▶ **Your objective**: Please write out the full listing beneath this line exactly, skipping its images.
*** Opening of Material to process ***
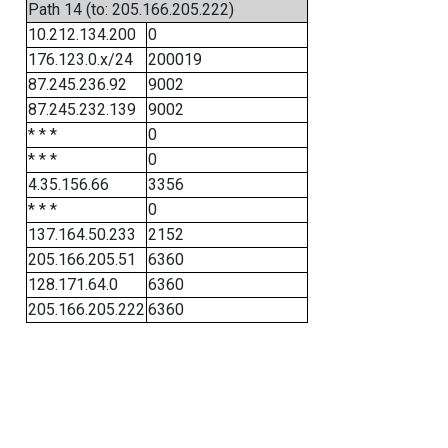
Path 14 (to: 205.166.205.222)
10.212.134.200
0
176.123.0.x/24
200019
87.245.236.92
9002
87.245.232.139
9002
* * *
0
* * *
0
4.35.156.66
3356
* * *
0
137.164.50.233
2152
205.166.205.51
6360
128.171.64.0
6360
205.166.205.222
6360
*** Close of Material to process ***
▶ **Result**:
Path 14 (to: 205.166.205.222)
10.212.134.200
0
176.123.0.x/24
200019
87.245.236.92
9002
87.245.232.139
9002
* * *
0
* * *
0
4.35.156.66
3356
* * *
0
137.164.50.233
2152
205.166.205.51
6360
128.171.64.0
6360
205.166.205.222
6360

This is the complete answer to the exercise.